Almost everyone in Sodeto, Spain won the 2011 national lottery with ticket number 58,268. They had less than a 1 in 100 million chance of hitting the jackpot.
But still they bought the tickets.
The Spanish Lottery
Every year since 1812, Spain has celebrated its Christmas Lottery. At first the government ran it traditionally. Millions of small tickets were sold with one person winning millions.
The government though was criticized for a regressive program that took advantage of the poor. Because the odds of winning were so tiny, the participants wasted their money. So the government decided to increase the price of tickets to where only the rich could buy them.
And that’s when the unexpected happened.
With tickets costing so much, people decided to buy them in groups. Rather than excluding the poor, the new system created more participation because players bought shares of tickets. The result was a communal celebration on December 22nd. Typically 75% of the country dreams of winning a slice of a billion euro prize.
In 2011, Sodeto’s Housewives Association purchased #58,268 and then sold ticket-shares to most of the village for €6 each. Five of those euros paid for the ticket and one became a donation to the Housewives Association. When the number won, each ticket was worth €100,000.
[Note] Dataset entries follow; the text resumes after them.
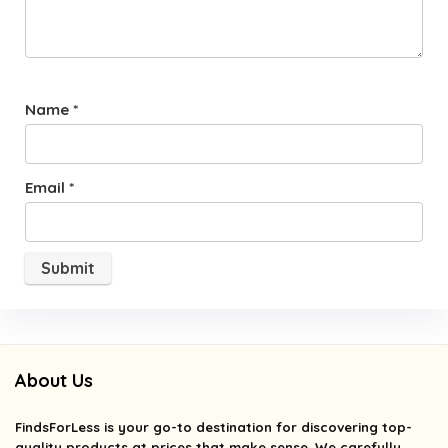
Name
*
Email
*
About Us
FindsForLess
is your go-to destination for discovering top-
quality products at prices that make sense. We carefully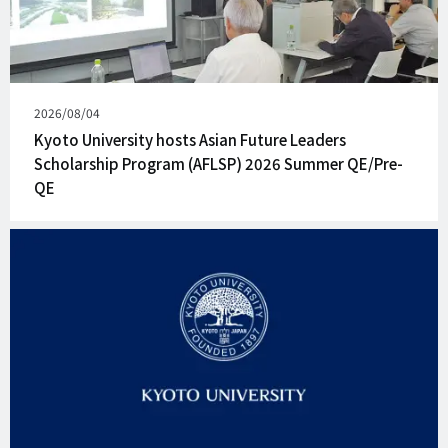
Published
2026/08/04
on
Kyoto University hosts Asian Future Leaders
Scholarship Program (AFLSP) 2026 Summer QE/Pre-
QE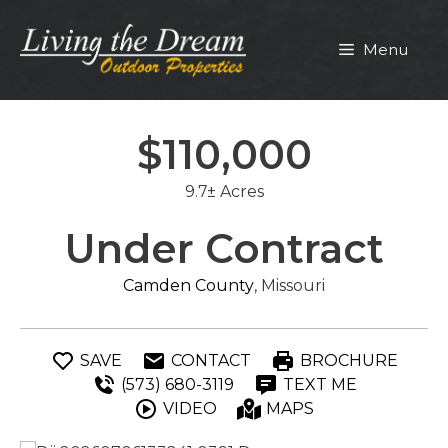
Skip
to
Menu
content
$110,000
9.7± Acres
Under Contract
Camden County
, Missouri
SAVE
CONTACT
BROCHURE
(573) 680-3119
TEXT ME
VIDEO
MAPS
U.S. Lottery Participation
In the U.S., lots of us like lotteries too. During 2014, we spent $70 billion–more than most other forms of entertainment:
Our Bottom Line: Probability Neglect
The people who buy lottery tickets know they have an infinitesimal chance of winning. But still, they buy the tickets. Nobel economics laureate Dr. Kahneman might say we are displaying probability neglect. We ignore the probability because it makes us feel so much better.
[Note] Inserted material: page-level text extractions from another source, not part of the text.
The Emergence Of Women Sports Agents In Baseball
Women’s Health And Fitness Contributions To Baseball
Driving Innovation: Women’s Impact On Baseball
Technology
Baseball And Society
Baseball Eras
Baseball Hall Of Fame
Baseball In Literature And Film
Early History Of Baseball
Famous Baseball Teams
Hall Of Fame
One economist even suggested that people buy tickets way in advance. Then, at least they can get the pleasure of anticipation for a longer time period.
And in Spain, they can also look forward to the annual December 22nd celebration.
My sources and more: I enthusiastically recommend two podcasts. Do listen to 99% Invisible for the Spanish lottery story and the Atlantic for insight about lottery participation. Then, for more on probability neglect, I recommend Daniel Kahneman’s Thinking Fast and Slow and this Cass Sunstein paper.